DATA >>
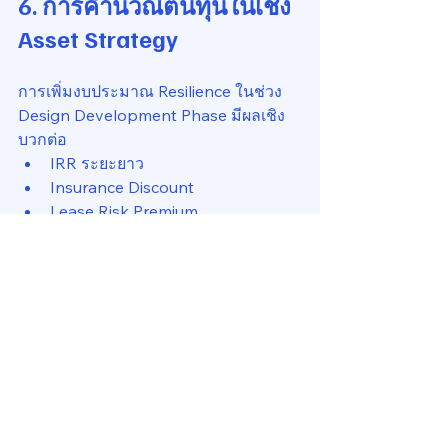
6. การคำนวณต้นทุนในเชิง 
Asset Strategy
การเพิ่มงบประมาณ Resilience ในช่วง 
Design Development Phase มีผลเชิง
บวกต่อ
IRR ระยะยาว
Insurance Discount
Lease Risk Premium
Stranded Asset Avoidance
Exit Cap Rate
โดยทั่วไปพบว่า Incremental CAPEX 
เพื่อ Resilience อยู่ในช่วง 2–6% ของงบ
โครงการ แต่ลด Long-Term Risk Cost 
ได้มากกว่าหลายเท่า
7. Climate-Ready Asset ใน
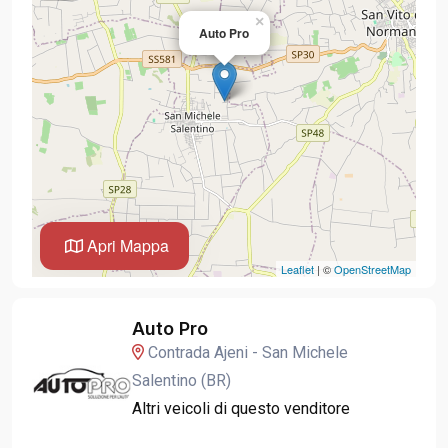
×
Auto Pro
Apri Mappa
Leaflet
| ©
OpenStreetMap
Auto Pro
Contrada Ajeni - San Michele
Salentino (BR)
Altri veicoli di questo venditore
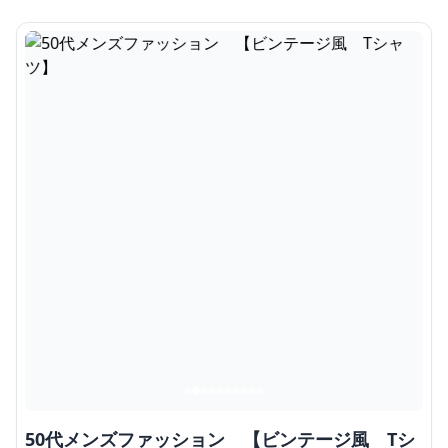
50代メンズファッション 【ビンテージ風 Tシ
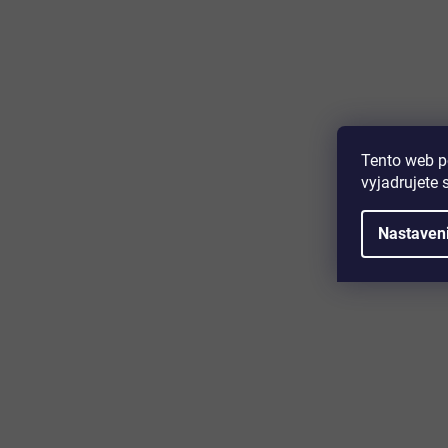
Majte prehľad o novinkách a zľa
Prihláste sa k odberu nášho newslettera a budete prvý,
produktoch, zľavových akciách a horúcich novinkách, k
Tento web p
vyjadrujete 
Nastaven
Zákaznícky servis
Užitočn
Kontakt
O nás
Doprava a platba
Certifikácia
Reklamácia
Časté otáz
Obchodné podmienky
Cookies
Ochrana osobných údajov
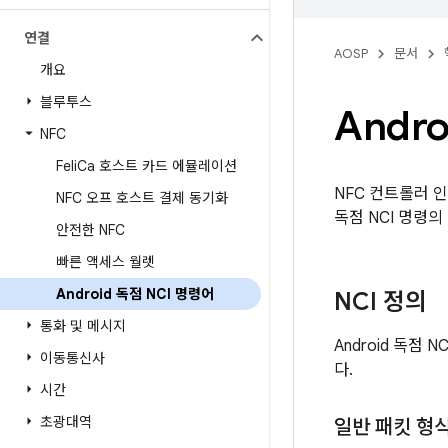
연결
AOSP
문서
개요
블루투스
Andr
NFC
Feli
Ca 호스트 카드 에뮬레이션
NFC 컨트롤러 인
NFC 오프 호스트 결제 동기화
독점 NCI 명령
안전한 NFC
빠른 액세스 월렛
Android 독점 NCI 명령어
NCI 정의
통화 및 메시지
Android 독점 N
이동통신사
다.
시간
초광대역
일반 패킷 형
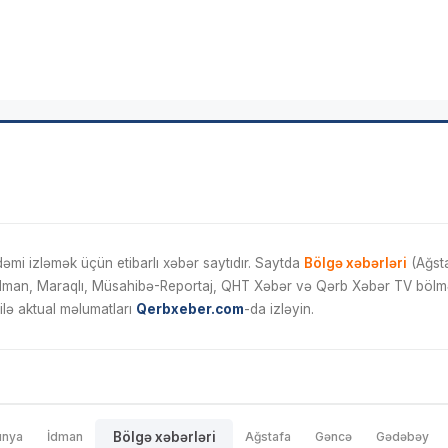
mi izləmək üçün etibarlı xəbər saytıdır. Saytda
Bölgə xəbərləri
(Ağsta
İdman, Maraqlı, Müsahibə-Reportaj, QHT Xəbər və Qərb Xəbər TV bölmələ
ilə aktual məlumatları
Qerbxeber.com
-da izləyin.
ünya
İdman
Bölgə xəbərləri
Ağstafa
Gəncə
Gədəbəy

EXERCISE AIM >> Find each line in the material above that carries the string "novinkách", and copy it.

EXERCISE OUTPUT >>
Majte prehľad o novinkách a zľa
produktoch, zľavových akciách a horúcich novinkách, k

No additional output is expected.